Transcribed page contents

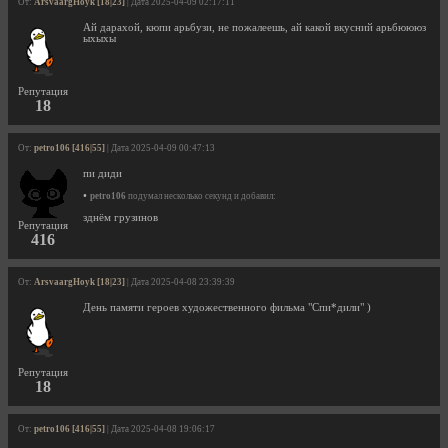
От:
ArsvaargHoyk [18|23]
| Дата 2025-04-09 02:17:11
Ай дарахой, кюпи арьбузи, не пожалеешь, ай какой вкусний арьбюююз
ыхыхы
Репутация
18
От:
petro106 [416|55]
| Дата 2025-04-09 00:47:13
пи диди
•
petro106
подумал несколько секунд и добавил:
зднём грузинов
Репутация
416
От:
ArsvaargHoyk [18|23]
| Дата 2025-04-08 23:39:39
День памяти героев художественного фильма "Спи*дили" )
Репутация
18
От:
petro106 [416|55]
| Дата 2025-04-08 19:06:17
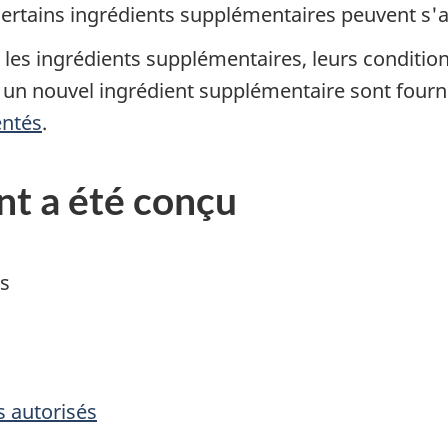
certains ingrédients supplémentaires peuvent s'a
es ingrédients supplémentaires, leurs conditions
er un nouvel ingrédient supplémentaire sont fourn
entés
.
nt a été conçu
és
s autorisés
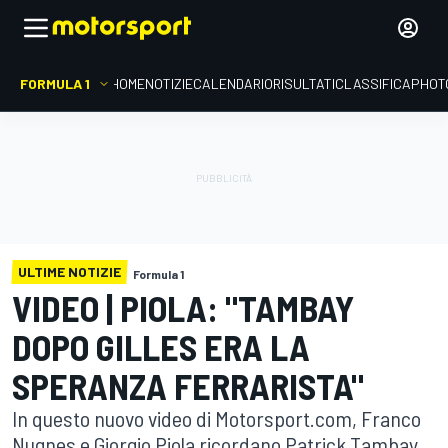
FORMULA 1
HOME
NOTIZIE
CALENDARIO
RISULTATI
CLASSIFICA
PHOT
ULTIME NOTIZIE
Formula 1
VIDEO | PIOLA: "TAMBAY
DOPO GILLES ERA LA
SPERANZA FERRARISTA"
In questo nuovo video di Motorsport.com, Franco
Nugnes e Giorgio Piola ricordano Patrick Tambay,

▶ [TASK ITEM]
In your copy, reproduce the data above exactly and skip every picture.

▶ [SOLUTION TO THIS EXERCISE]
От:
ArsvaargHoyk [18|23]
| Дата 2025-04-09 02:17:11
Ай дарахой, кюпи арьбузи, не пожалеешь, ай какой вкусний арьбюююз
ыхыхы
Репутация
18
От:
petro106 [416|55]
| Дата 2025-04-09 00:47:13
пи диди
•
petro106
подумал несколько секунд и добавил:
зднём грузинов
Репутация
416
От:
ArsvaargHoyk [18|23]
| Дата 2025-04-08 23:39:39
День памяти героев художественного фильма "Спи*дили" )
Репутация
18
От:
petro106 [416|55]
| Дата 2025-04-08 19:06:17
certains ingrédients supplémentaires peuvent s'a
es ingrédients supplémentaires, leurs conditions
er un nouvel ingrédient supplémentaire sont fourn
entés
.
nt a été conçu
és
s autorisés
FORMULA 1
HOME
NOTIZIE
CALENDARIO
RISULTATI
CLASSIFICA
PHOT
ULTIME NOTIZIE
Formula 1
VIDEO | PIOLA: "TAMBAY
DOPO GILLES ERA LA
SPERANZA FERRARISTA"
In questo nuovo video di Motorsport.com, Franco
Nugnes e Giorgio Piola ricordano Patrick Tambay,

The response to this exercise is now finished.